Only the lines with "Sergi" in the entries below belong in the answer; please copy them.
>>
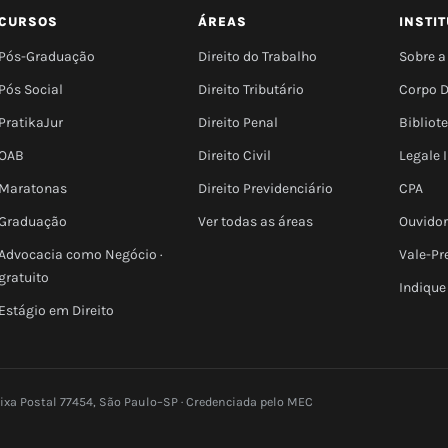
CURSOS
ÁREAS
INSTI
Pós-Graduação
Direito do Trabalho
Sobre a
Pós Social
Direito Tributário
Corpo 
PratikaJur
Direito Penal
Bibliot
OAB
Direito Civil
Legale
Maratonas
Direito Previdenciário
CPA
Graduação
Ver todas as áreas
Ouvidor
Advocacia como Negócio ·
Vale-Pr
gratuito
Indique
Estágio em Direito
aixa Postal 77454, São Paulo–SP · Credenciada pelo MEC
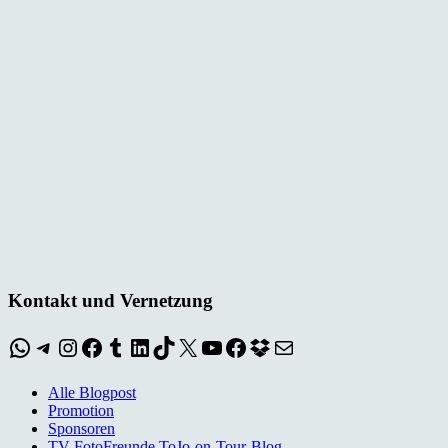
Kontakt und Vernetzung
WhatsApp
Telegram
Instagram
Facebook
Tumblr
LinkedIn
TikTok
X
YouTube
Facebook
Dropbox
E-Mail
Alle Blogpost
Promotion
Sponsoren
TV FotoFreunde ToJo-on-Tour-Blog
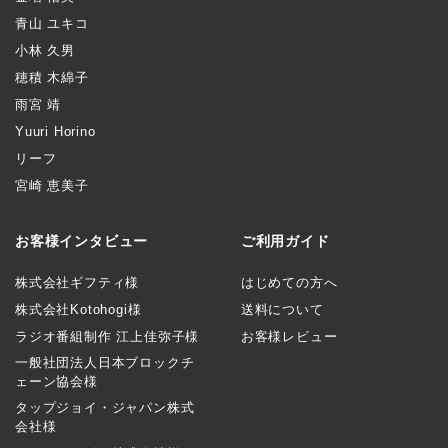
青山 ユキコ
小林 久男
穂積 木綿子
雨宮 靖
Yuuri Horino
リーフ
宮崎 恵美子
お客様インタビュー
ご利用ガイド
株式会社ギフティ様
はじめての方へ
株式会社Kotohogi様
送料について
ラジオ番組制作 江上佳弥子様
お客様レビュー
一般社団法人日本ブロックチ
ェーン協会様
タップジョイ・ジャパン株式
会社様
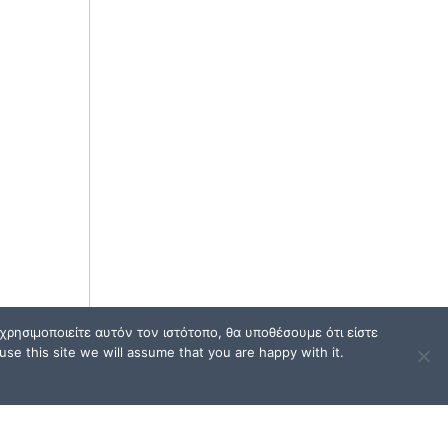
ρησιμοποιείτε αυτόν τον ιστότοπο, θα υποθέσουμε ότι είστε
se this site we will assume that you are happy with it.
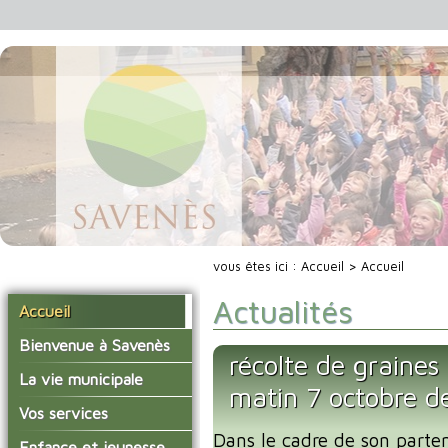
vous êtes ici :
Accueil
> Accueil
Actualités
Accueil
Bienvenue à Savenès
récolte de graines
Situer Savenès
La vie municipale
matin 7 octobre d
Savenès en chiffre
Vos élus
Vos services
L'histoire du village
Dans le cadre de son part
Les compte-rendus du
La mairie
Enfance et jeunesse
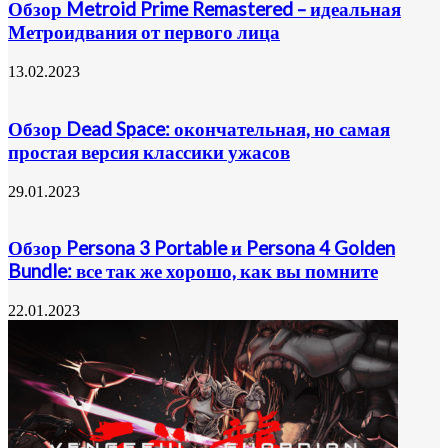
Обзор Metroid Prime Remastered – идеальная
Метроидвания от первого лица
13.02.2023
Обзор Dead Space: окончательная, но самая
простая версия классики ужасов
29.01.2023
Обзор Persona 3 Portable и Persona 4 Golden
Bundle: все так же хорошо, как вы помните
22.01.2023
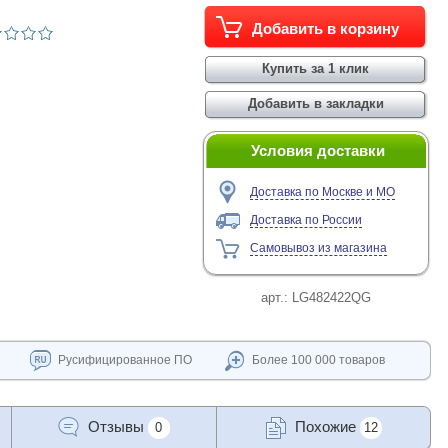
Условия доставки
Доставка по Москве и МО
Доставка по России
Самовывоз из магазина
арт.:
LG482422QG
Русифицированное ПО
Более 100 000 товаров
Отзывы
Похожие
0
12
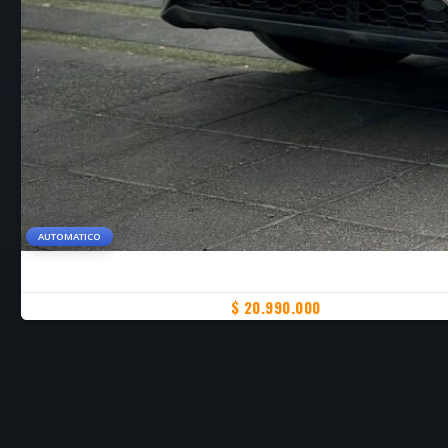
AUTOMATICO
$ 20.990.000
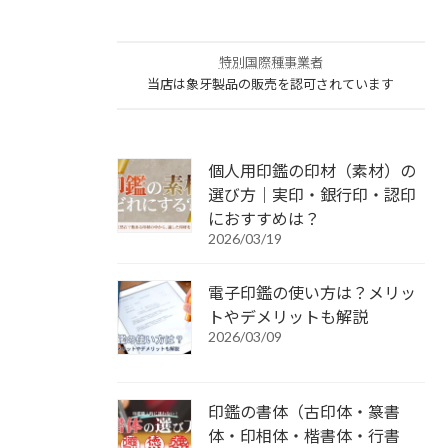
特別国際種事業者
当店は象牙製品の販売を認可されています
個人用印鑑の印材（素材）の
選び方｜実印・銀行印・認印
におすすめは？
2026/03/19
電子印鑑の使い方は？メリッ
トやデメリットも解説
2026/03/09
印鑑の書体（古印体・篆書
体・印相体・楷書体・行書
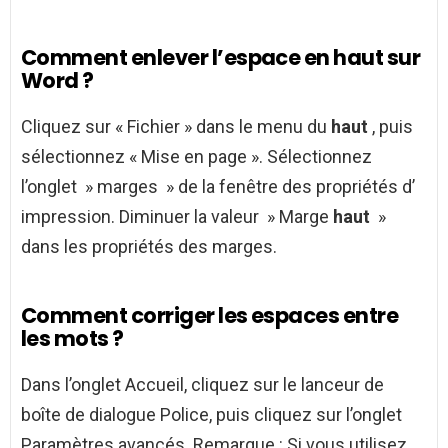
Comment enlever l’espace en haut sur
Word ?
Cliquez sur « Fichier » dans le menu du
haut
, puis
sélectionnez « Mise en page ». Sélectionnez
l’onglet » marges » de la fenêtre des propriétés d’
impression. Diminuer la valeur » Marge
haut
»
dans les propriétés des marges.
Comment corriger les espaces entre
les mots ?
Dans l’onglet Accueil, cliquez sur le lanceur de
boîte de dialogue Police, puis cliquez sur l’onglet
Paramètres avancés. Remarque : Si vous utilisez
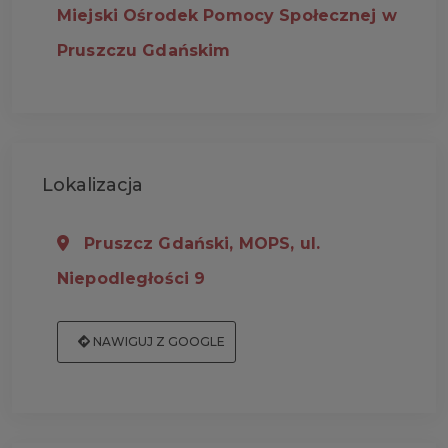
Miejski Ośrodek Pomocy Społecznej w
Pruszczu Gdańskim
Lokalizacja
Pruszcz Gdański, MOPS, ul.
Niepodległości 9
NAWIGUJ Z GOOGLE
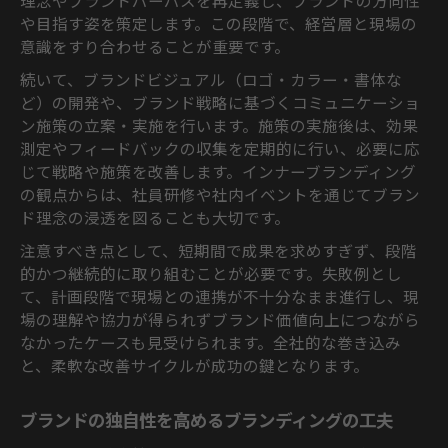
理念やブランドパーパスを再定義し、ブランドの方向性
や目指す姿を策定します。この段階で、経営層と現場の
意識をすり合わせることが重要です。
続いて、ブランドビジュアル（ロゴ・カラー・書体な
ど）の開発や、ブランド戦略に基づくコミュニケーショ
ン施策の立案・実施を行います。施策の実施後は、効果
測定やフィードバックの収集を定期的に行い、必要に応
じて戦略や施策を改善します。インナーブランディング
の観点からは、社員研修や社内イベントを通じてブラン
ド理念の浸透を図ることも大切です。
注意すべき点として、短期間で成果を求めすぎず、段階
的かつ継続的に取り組むことが必要です。失敗例とし
て、計画段階で現場との連携が不十分なまま進行し、現
場の理解や協力が得られずブランド価値向上につながら
なかったケースも見受けられます。全社的な巻き込み
と、柔軟な改善サイクルが成功の鍵となります。
ブランドの独自性を高めるブランディングの工夫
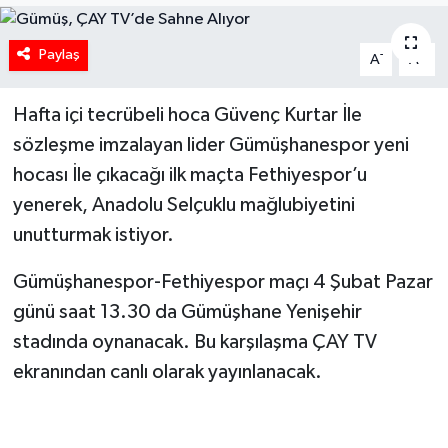
Paylaş
-
+
A
A
Hafta içi tecrübeli hoca Güvenç Kurtar İle
sözleşme imzalayan lider Gümüşhanespor yeni
hocası İle çıkacağı ilk maçta Fethiyespor’u
yenerek, Anadolu Selçuklu mağlubiyetini
unutturmak istiyor.
Gümüşhanespor-Fethiyespor maçı 4 Şubat Pazar
günü saat 13.30 da Gümüşhane Yenişehir
stadında oynanacak. Bu karşılaşma ÇAY TV
ekranından canlı olarak yayınlanacak.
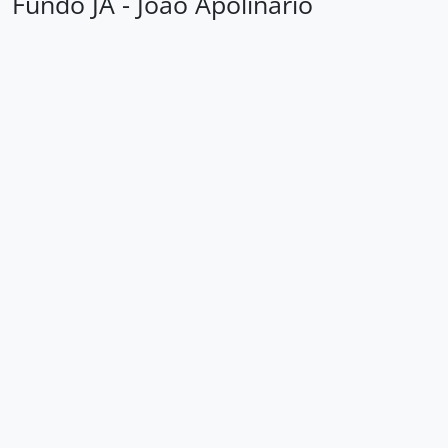
Fundo JA - João Apolinário
Loading ...
Área de identificação
Código de
BR SPAEL JA
referência
Título
João Apolinário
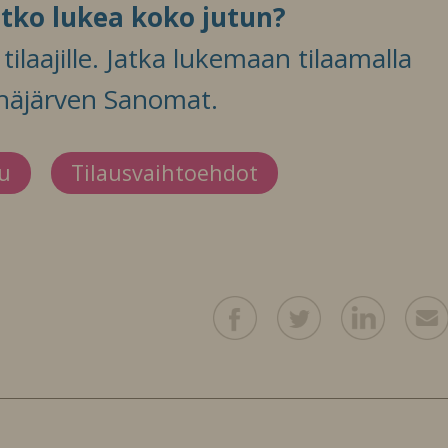
itko lukea koko jutun?
ilaajille. Jatka lukemaan tilaamalla
häjärven Sanomat.
du
Tilausvaihtoehdot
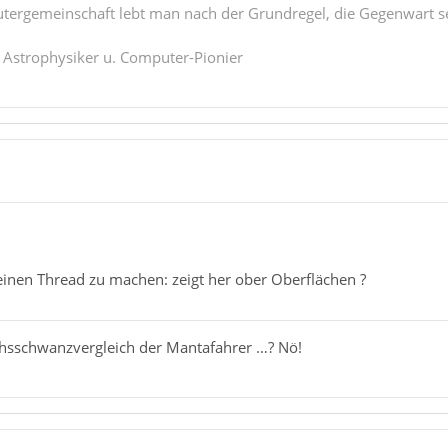
tergemeinschaft lebt man nach der Grundregel, die Gegenwart se
. Astrophysiker u. Computer-Pionier
einen Thread zu machen: zeigt her ober Oberflächen ?
chsschwanzvergleich der Mantafahrer …? Nö!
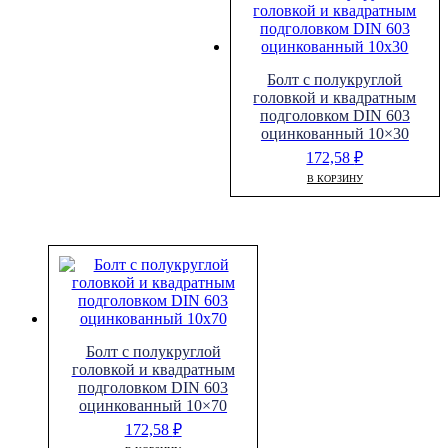
Болт с полукруглой
головкой и квадратным
подголовком DIN 603
оцинкованный 10×30
172,58
₽
В КОРЗИНУ
Болт с полукруглой
головкой и квадратным
подголовком DIN 603
оцинкованный 10×70
172,58
₽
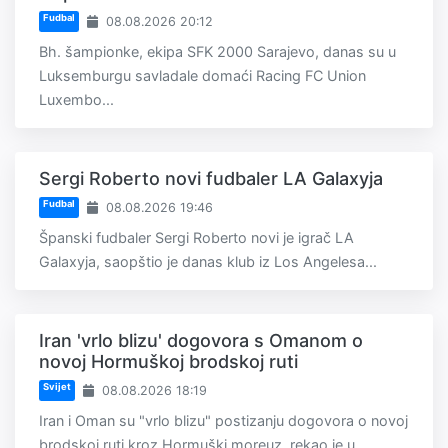
Fudbal
08.08.2026 20:12
Bh. šampionke, ekipa SFK 2000 Sarajevo, danas su u
Luksemburgu savladale domaći Racing FC Union
Luxembo...
Sergi Roberto novi fudbaler LA Galaxyja
Fudbal
08.08.2026 19:46
Španski fudbaler Sergi Roberto novi je igrač LA
Galaxyja, saopštio je danas klub iz Los Angelesa...
Iran 'vrlo blizu' dogovora s Omanom o
novoj Hormuškoj brodskoj ruti
Svijet
08.08.2026 18:19
Iran i Oman su "vrlo blizu" postizanju dogovora o novoj
brodskoj ruti kroz Hormuški moreuz, rekao je u...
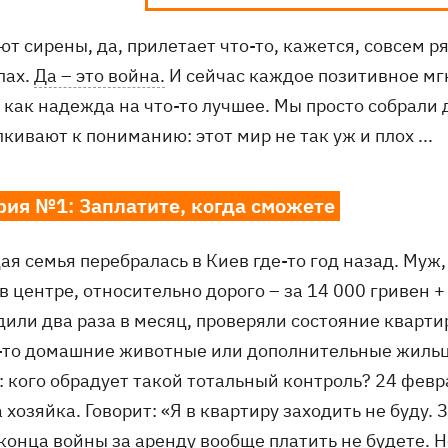
ют сирены, да, прилетает что-то, кажется, совсем р
лах.
Да – это война.
И сейчас каждое позитивное мг
, как надежда на что-то лучшее. Мы просто собрали
кивают к пониманию: этот мир не так уж и плох ...
рия №1: Заплатите, когда сможете
я семья перебралась в Киев где-то год назад. Муж,
в центре, относительно дорого – за 14 000 гривен
или два раза в месяц, проверяли состояние квартир
-то домашние животные или дополнительные жильцы
 кого обрадует такой тотальный контроль? 24 февр
 хозяйка. Говорит: «Я в квартиру заходить не буду. З
конца войны за аренду вообще платить не будете. Н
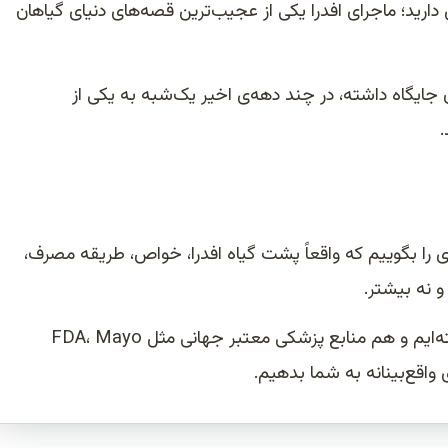
ارید؛ ماجرای افدرا یکی از عجیب‌ترین قصه‌های دنیای گیاهان
جایگاه داشته، در چند دهه‌ی اخیر یک‌شبه به یکی از
 را بگوییم که واقعاً پشت گیاه افدرا، خواص، طریقه مصرف،
و نه بیشتر.
هم سراغ متون طب سنتی ایران، چین و هند رفته‌ایم و هم منابع پزشکی معتبر جهانی مثل FDA، Mayo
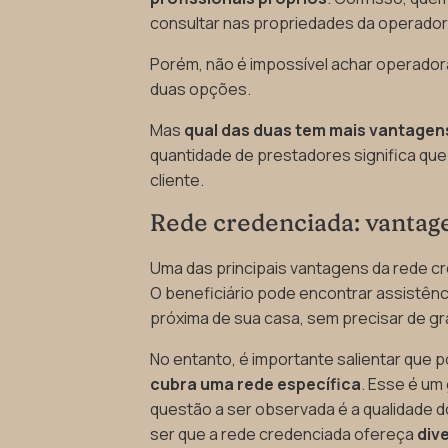
consultar nas propriedades da operadora
Porém, não é impossível achar operado
duas opções.
Mas
qual das duas tem mais vantagen
quantidade de prestadores significa que
cliente.
Rede credenciada: vantag
Uma das principais vantagens da rede c
O beneficiário pode encontrar assistênc
próxima de sua casa, sem precisar de 
No entanto, é importante salientar que 
cubra uma rede específica
. Esse é um
questão a ser observada é a qualidade d
ser que a rede credenciada ofereça
div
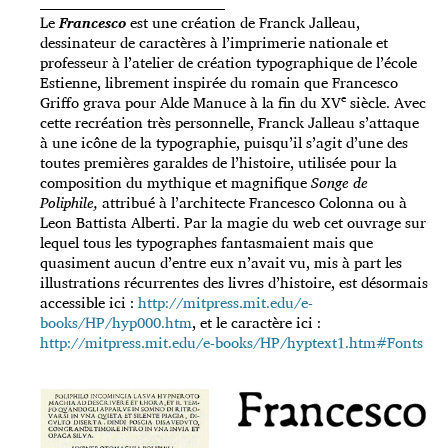
_____________________________________
Le
Francesco
est une création de Franck Jalleau,
dessinateur de caractères à l’imprimerie nationale et
professeur à l’atelier de création typographique de l’école
Estienne, librement inspirée du romain que Francesco
e
Griffo grava pour Alde Manuce à la fin du XV
siècle. Avec
cette recréation très personnelle, Franck Jalleau s’attaque
à une icône de la typographie, puisqu’il s’agit d’une des
toutes premières garaldes de l’histoire, utilisée pour la
composition du mythique et magnifique
Songe de
Poliphile,
attribué à l’architecte Francesco Colonna ou à
Leon Battista Alberti. Par la magie du web cet ouvrage sur
lequel tous les typographes fantasmaient mais que
quasiment aucun d’entre eux n’avait vu, mis à part les
illustrations récurrentes des livres d’histoire, est désormais
accessible ici :
http://mitpress.mit.edu/e-
books/HP/hyp000.htm
, et le caractère ici :
http://mitpress.mit.edu/e-books/HP/hyptext1.htm#Fonts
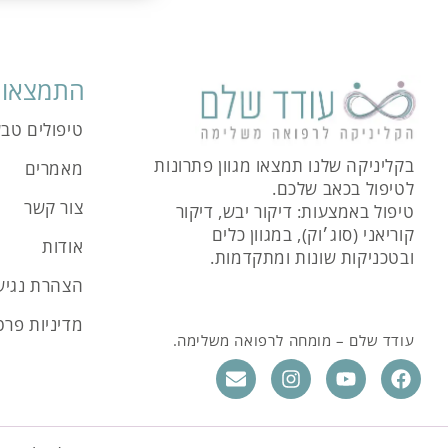
התמצאות
טיפולים טבע
בקליניקה שלנו תמצאו מגוון פתרונות
מאמרים
לטיפול בכאב שלכם.
צור קשר
טיפול באמצעות: דיקור יבש, דיקור
קוריאני (סוג׳וק), במגוון כלים
אודות
ובטכניקות שונות ומתקדמות.
הצהרת נגיש
מדיניות פרט
עודד שלם – מומחה לרפואה משלימה.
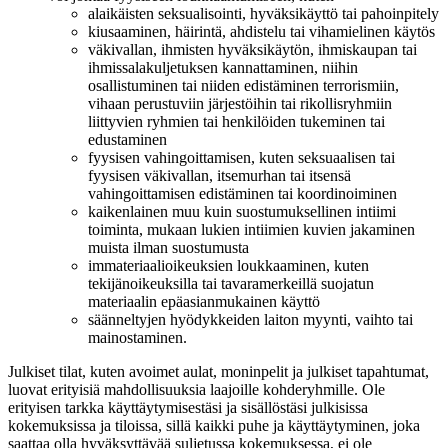
alaikäisten seksualisointi, hyväksikäyttö tai pahoinpitely
kiusaaminen, häirintä, ahdistelu tai vihamielinen käytös
väkivallan, ihmisten hyväksikäytön, ihmiskaupan tai
ihmissalakuljetuksen kannattaminen, niihin
osallistuminen tai niiden edistäminen terrorismiin,
vihaan perustuviin järjestöihin tai rikollisryhmiin
liittyvien ryhmien tai henkilöiden tukeminen tai
edustaminen
fyysisen vahingoittamisen, kuten seksuaalisen tai
fyysisen väkivallan, itsemurhan tai itsensä
vahingoittamisen edistäminen tai koordinoiminen
kaikenlainen muu kuin suostumuksellinen intiimi
toiminta, mukaan lukien intiimien kuvien jakaminen
muista ilman suostumusta
immateriaalioikeuksien loukkaaminen, kuten
tekijänoikeuksilla tai tavaramerkeillä suojatun
materiaalin epäasianmukainen käyttö
säänneltyjen hyödykkeiden laiton myynti, vaihto tai
mainostaminen.
Julkiset tilat, kuten avoimet aulat, moninpelit ja julkiset tapahtumat,
luovat erityisiä mahdollisuuksia laajoille kohderyhmille. Ole
erityisen tarkka käyttäytymisestäsi ja sisällöstäsi julkisissa
kokemuksissa ja tiloissa, sillä kaikki puhe ja käyttäytyminen, joka
saattaa olla hyväksyttävää suljetussa kokemuksessa, ei ole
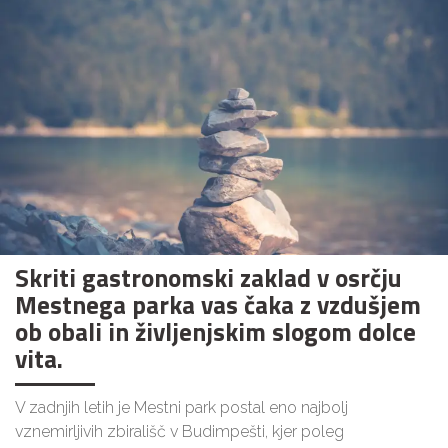
Skriti gastronomski zaklad v osrčju
Mestnega parka vas čaka z vzdušjem
ob obali in življenjskim slogom dolce
vita.
V zadnjih letih je Mestni park postal eno najbolj
vznemirljivih zbirališč v Budimpešti, kjer poleg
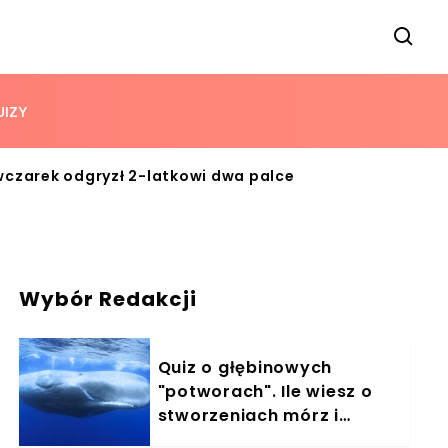
UIZY
wczarek odgryzł 2-latkowi dwa palce
Wybór Redakcji
Quiz o głębinowych
"potworach". Ile wiesz o
stworzeniach mórz i
oceanów?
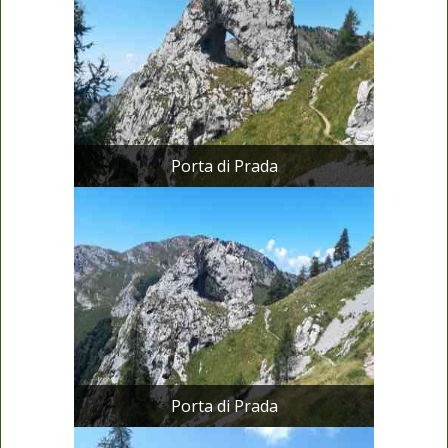
Porta di Prada
Porta di Prada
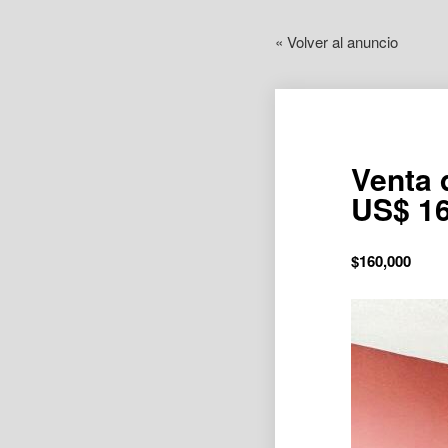
« Volver al anuncio
Venta 
US$ 16
$
160,000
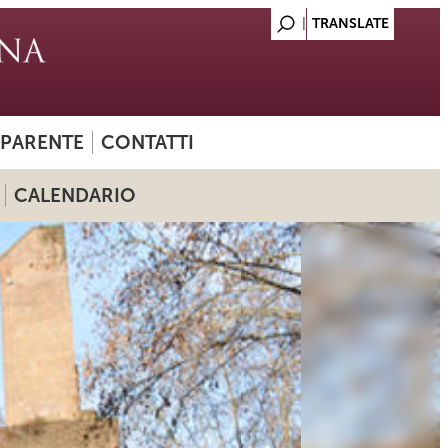
SPARENTE
CONTATTI
CALENDARIO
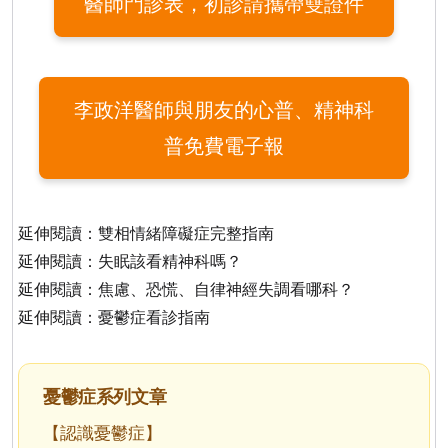
醫師門診表，初診請攜帶雙證件
李政洋醫師與朋友的心普、精神科
普免費電子報
延伸閱讀：
雙相情緒障礙症完整指南
延伸閱讀：
失眠該看精神科嗎？
延伸閱讀：
焦慮、恐慌、自律神經失調看哪科？
延伸閱讀：
憂鬱症看診指南
憂鬱症系列文章
【認識憂鬱症】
<<
(THE COMPLETED TASK)
Sergi Roberto novi fudbaler LA Galaxyja
Španski fudbaler Sergi Roberto novi je igrač LA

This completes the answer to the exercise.